Part A - Asset Officer


(6) Provide training as follows:

  1. train Asset Liaison Officers in correct procedures, including how to ensure the integrity of the Asset Register;
  2. train newly appointed Asset Liaison Officers in stocktake procedures at the time of their appointment; and
  3. retrain existing Asset Liaison Officers as part of the preparation for a stocktake.

Part B - Staff member


Enter Assets into Finance One

(7) When acquiring assets, enter a requisition into the Finance One Purchasing Module using the correct natural account – e.g. for plant and equipment this would be:

Capital assets 5005
Non-capital assets 5006
Information technology capital projects 5016
Information technology equipment / software below $5000 5017
Equipment and appliances below $5,000 5018
Laboratory equipment below $5,000 5019
Capital improvements (Property) 8205
Capital improvements (Informatics) 8224
Capital improvements (Others) 8225

Part C - Asset Officer

Review Finance One

(8) Provide details of assets by doing the following:

  1. note asset purchases through Finance One that have been identified as an asset but are not easily recognisable;
  2. send details to the relevant Asset Liaison Officer; and
  3. require the Asset Liaison Officer to provide the complete information, using the Asset Data Form (ADF), including a serial number and the location as a minimum, electronically and within five (5) working days (and if possible, prior to month end).

Reconcile Assets

(9) Reconcile all capital assets on a monthly basis including the following asset categories:

  1. land;
  2. buildings;
  3. infrastructure;
  4. works of art;
  5. museum collections;
  6. coin collections;
  7. library – Special Collection;
  8. patents;
  9. plant and equipment; and
  10. information technology assets.

Review Rates of Depreciation

(10) On an annual basis, review the current rates of depreciation assigned to each category, as specified in the Capital Asset Schedule.

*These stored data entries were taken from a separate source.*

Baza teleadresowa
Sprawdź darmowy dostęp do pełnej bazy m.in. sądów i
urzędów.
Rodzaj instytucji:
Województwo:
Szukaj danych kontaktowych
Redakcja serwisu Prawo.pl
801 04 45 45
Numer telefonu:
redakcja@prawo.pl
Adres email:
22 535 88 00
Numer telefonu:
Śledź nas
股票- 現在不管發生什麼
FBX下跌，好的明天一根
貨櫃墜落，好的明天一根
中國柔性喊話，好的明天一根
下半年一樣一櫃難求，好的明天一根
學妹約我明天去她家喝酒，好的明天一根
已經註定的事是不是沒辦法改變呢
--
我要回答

Part D - Asset Liaison Officer

Provide Details of Acquired Assets

(11) Complete an Asset Data Form (ADF) to provide details to the Asset Officer of any assets that have been acquired but are not on the Asset Report, including any donated assets.

Administer Assets

(12) Take responsibility for the assets of the financial unit, as follows:

  1. match assets received with a purchase order and stores delivery advice;
  2. ensure assets received are in good working order;
  3. ensure assets are readily identifiable and records are kept of unique identifying numbers;
  4. ensure assets are adequately secured; and
  5. ensure staff ceasing duty with the University return all University items in their possession. 

Part E - Asset Officer


(13) Record all capital asset details including acquisitions and disposals (sale, transfer, destruction and theft) in the Asset Register.

Calculate Cost

(14) To calculate the cost of a purchased asset include the:

  1. purchase or acquisition price;
  2. related freight costs;
  3. installation charges;
  4. customs charges and taxes; and
  5. any other direct costs that are incurred getting the asset into a condition necessary for its intended use.

Direct Costs

(15) To calculate equipment costs, include additional items even if they were not initially ordered as a single amount as part of the initial cost (e.g. items required for equipment that cannot be commissioned unless all are fitted).

(16) Include software if it is included with the equipment, and warranty costs for the first year.

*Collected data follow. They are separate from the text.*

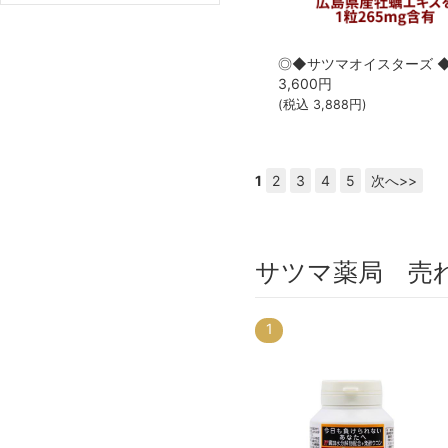
3,600
円
(税込
3,888
円)
1
2
3
4
5
次へ>>
サツマ薬局 売
1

Training and Maintenance Costs

(17) Do not include training or maintenance costs, except where these costs cannot be separated from the acquisition cost.

Information Technology (IT) Equipment

(18) All information technology equipment should be leased. Leased equipment cannot be capitalised unless specific grant funding has been provided for the purchase of this equipment.

Group Assets

(19) Where the purchase price of a group of assets is above $5,000 and includes individual items that can operate independently, do not group the assets but cost them as separate items (e.g. if you purchased ten chairs at a total cost of $5,600, the individual value of each chair is $560, therefore this will not be included in the Asset Register).

(20) Where the purchase of a group of assets is for the purpose of improvement and is not merely a replacement of ‘like with like’, the purchase is to be capitalised.

(21) Record those assets with a cost of $5,000 or more.

Attractive Assets

(22) Do not record assets costing less than $5,000 in the Attractive Asset Register, except for:

  1. laptops costing $3,000 or more (no other computer equipment);
  2. digital cameras costing $3,000 or more;
  3. all other equipment deemed to be assigned for personal use while employed at the University e.g. iPhone, Blackberry, iPad; and
  4. any other item of equipment the University / Faculty / Office deems an Attractive Asset where the item cost more than $1,000 but less than $4,999 (GST exclusive) and have a useful life of two years or more.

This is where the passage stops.